Subsets of private equity, includes:
▪ Venture capital – which focuses on startup and early-stage ventures
▪ Growth capital – which helps more mature companies expand or restructure
▪ Buyouts – when a company or one of its divisions is purchased outright
B. Private Debt
Private debt refers to investments that are not financed by banks (i.e., a bank
loan) or traded on an open/public market, and are instead provided by private
markets. The “private” part of the term refers to the investment instrument itself,
rather than the borrower of the debt, as both public and private companies can
borrow via private debt.
The distinction between private debt and private equity is that capital is
provided via a loan rather than buying a share of the company’s equity. Returns
therefore come through interest payments and the return of the principal.
The returns from private debt are more favorable compared to those of public
debt. Understandably investors want to be compensated for the illiquidity features
when there is no tradable market for their investment. This means private debt
investments tend to pay higher yields which is known as the ‘illiquidity’ premium.
C. Hedge Funds
Hedge funds are investment funds created by accredited investors that trade
relatively liquid assets and employ various investing strategies with the goal of
earning a high return on their investment. It is a private investment partnership
between a fund manager and the investors of the fund, often structured as a limited
partnership or limited liability company which operates with little to no regulation
from the Securities and Exchange Commission (SEC).

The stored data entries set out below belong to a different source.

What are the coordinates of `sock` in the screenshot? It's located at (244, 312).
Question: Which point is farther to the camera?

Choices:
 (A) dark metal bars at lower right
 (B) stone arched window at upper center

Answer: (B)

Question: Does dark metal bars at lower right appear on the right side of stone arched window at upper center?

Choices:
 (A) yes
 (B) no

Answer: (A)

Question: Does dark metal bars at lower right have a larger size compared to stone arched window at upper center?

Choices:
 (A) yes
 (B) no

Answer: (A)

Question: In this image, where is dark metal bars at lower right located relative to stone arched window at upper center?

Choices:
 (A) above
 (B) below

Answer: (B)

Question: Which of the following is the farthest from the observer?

General Types of Hedge Funds
▪ Open-ended hedge funds - shares are continuously issued to investors and
allow periodic withdrawals of the net asset value for each share.
▪ Closed-end hedge funds - issue only a limited number of shares through an
initial offering and do not issue new shares even if investor demand
increases.
▪ Shares of listed hedge funds - are traded on stock exchanges and non-
accredited investors may purchase the shares.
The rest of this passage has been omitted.